My Francis developed very nicely with a minimum of fuss. Even his rather gaudy sex life did not prove the obstacle that I feared it might. His story got to 60 pages, then 120, and then on to novel length. I stuck fairly close to the events of his life, except for involving him in a murder investigation, and I tried to be accurate with the details of his milieu and of his friends.

Of course, at some point, probably rather early on, my Francis parted company with his historical inspiration. He became, as he had to, a character in a novel not personality analyzed in a biography. I suspect he is a bit nicer than the original and probably not as imaginative—who, after all, can conjure genius?

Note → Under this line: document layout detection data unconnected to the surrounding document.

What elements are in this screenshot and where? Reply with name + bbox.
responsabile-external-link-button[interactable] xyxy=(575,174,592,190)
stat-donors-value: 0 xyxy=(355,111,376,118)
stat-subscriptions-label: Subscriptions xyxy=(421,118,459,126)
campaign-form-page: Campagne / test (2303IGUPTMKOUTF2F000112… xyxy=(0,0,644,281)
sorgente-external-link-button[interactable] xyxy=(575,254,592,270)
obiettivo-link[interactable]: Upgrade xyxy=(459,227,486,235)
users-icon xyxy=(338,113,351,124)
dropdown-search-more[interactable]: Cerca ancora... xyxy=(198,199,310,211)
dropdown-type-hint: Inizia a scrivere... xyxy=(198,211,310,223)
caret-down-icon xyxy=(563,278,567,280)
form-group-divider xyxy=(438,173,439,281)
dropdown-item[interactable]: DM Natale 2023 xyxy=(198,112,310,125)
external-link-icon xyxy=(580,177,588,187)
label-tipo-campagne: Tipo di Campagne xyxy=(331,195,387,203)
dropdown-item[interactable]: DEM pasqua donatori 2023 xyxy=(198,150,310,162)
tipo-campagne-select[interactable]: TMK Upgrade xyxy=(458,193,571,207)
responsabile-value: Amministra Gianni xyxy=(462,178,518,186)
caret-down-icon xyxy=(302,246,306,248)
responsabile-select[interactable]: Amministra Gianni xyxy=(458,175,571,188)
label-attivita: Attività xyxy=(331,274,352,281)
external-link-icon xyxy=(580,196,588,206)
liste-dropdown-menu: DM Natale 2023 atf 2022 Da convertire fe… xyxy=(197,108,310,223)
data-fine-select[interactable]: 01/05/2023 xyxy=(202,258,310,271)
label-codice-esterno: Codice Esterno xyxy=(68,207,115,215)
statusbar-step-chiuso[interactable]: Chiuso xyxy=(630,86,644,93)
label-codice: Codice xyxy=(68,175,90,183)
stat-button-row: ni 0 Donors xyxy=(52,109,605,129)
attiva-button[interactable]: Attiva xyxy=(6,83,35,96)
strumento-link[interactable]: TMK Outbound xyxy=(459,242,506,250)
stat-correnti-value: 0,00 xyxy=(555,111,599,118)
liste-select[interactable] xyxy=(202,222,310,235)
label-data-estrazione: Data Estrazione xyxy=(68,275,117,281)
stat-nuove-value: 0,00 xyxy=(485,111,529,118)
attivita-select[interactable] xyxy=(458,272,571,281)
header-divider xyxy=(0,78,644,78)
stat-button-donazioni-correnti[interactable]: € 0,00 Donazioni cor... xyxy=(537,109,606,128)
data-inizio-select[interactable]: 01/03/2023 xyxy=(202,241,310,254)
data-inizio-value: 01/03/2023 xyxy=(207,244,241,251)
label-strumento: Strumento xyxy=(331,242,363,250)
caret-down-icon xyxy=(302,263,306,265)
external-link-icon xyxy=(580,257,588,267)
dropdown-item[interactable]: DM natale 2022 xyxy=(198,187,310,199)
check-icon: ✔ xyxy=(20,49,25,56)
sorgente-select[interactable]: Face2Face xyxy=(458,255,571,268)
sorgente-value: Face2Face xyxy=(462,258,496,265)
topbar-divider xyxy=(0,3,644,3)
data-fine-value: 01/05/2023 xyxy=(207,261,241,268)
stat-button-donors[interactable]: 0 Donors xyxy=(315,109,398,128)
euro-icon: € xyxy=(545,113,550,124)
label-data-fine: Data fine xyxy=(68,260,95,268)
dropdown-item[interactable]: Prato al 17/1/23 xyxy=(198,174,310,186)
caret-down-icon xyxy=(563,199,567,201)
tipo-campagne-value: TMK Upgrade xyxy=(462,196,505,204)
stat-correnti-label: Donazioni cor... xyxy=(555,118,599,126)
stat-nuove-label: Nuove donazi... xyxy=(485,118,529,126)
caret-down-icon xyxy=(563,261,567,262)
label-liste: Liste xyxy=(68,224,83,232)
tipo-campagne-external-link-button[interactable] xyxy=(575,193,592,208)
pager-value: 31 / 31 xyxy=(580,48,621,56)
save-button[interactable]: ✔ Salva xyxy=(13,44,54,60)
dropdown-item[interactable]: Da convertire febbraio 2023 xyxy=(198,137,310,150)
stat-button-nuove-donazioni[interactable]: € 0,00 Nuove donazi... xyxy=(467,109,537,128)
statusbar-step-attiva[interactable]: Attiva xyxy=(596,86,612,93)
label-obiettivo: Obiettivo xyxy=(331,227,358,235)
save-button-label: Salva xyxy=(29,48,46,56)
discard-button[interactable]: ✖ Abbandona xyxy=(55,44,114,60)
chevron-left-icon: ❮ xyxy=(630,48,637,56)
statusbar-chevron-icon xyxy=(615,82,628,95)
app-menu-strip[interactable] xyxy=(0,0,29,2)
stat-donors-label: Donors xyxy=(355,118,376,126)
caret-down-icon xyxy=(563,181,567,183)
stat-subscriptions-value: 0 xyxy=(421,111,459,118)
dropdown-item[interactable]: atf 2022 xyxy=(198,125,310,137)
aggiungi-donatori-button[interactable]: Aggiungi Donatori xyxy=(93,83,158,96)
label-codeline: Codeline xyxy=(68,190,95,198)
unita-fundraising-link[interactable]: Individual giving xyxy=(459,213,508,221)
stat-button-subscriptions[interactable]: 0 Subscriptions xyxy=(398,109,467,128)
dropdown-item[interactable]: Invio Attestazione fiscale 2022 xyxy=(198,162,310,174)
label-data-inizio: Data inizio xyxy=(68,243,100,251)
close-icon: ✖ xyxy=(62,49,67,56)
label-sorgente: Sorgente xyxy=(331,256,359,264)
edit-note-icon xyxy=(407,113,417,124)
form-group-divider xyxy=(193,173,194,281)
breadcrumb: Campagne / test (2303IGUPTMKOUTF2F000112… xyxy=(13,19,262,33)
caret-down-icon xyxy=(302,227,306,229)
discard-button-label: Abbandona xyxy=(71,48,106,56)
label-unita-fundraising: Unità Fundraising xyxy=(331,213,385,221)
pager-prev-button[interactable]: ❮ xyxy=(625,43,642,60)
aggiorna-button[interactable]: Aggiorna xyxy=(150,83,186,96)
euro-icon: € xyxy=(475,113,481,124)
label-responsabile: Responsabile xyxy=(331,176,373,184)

But I know what it feels like to face an empty canvas and to dream of images, and I discovered enough to understand a little corner of the horrors of the Blitz and of the terrible accidents occasioned by the Blackout. As the book developed, I grew acquainted with the smell of brick and stone dust and burning districts. I became familiar with bombed-out streets and death from the air via a variety of sinister weapons and with black-out regulations and fire-watching. I experienced these the writerly way, as a compound of reality and imagination, of what I knew and what I could discover.

I hung it all on the ever-flexible mystery framework, had Francis unluckily stumble over both a corpse and a seriously bent copper, and then, since I never plot out a novel and would be too bored to finish it if I did, waited to see what would happen. The Fires of London was the result.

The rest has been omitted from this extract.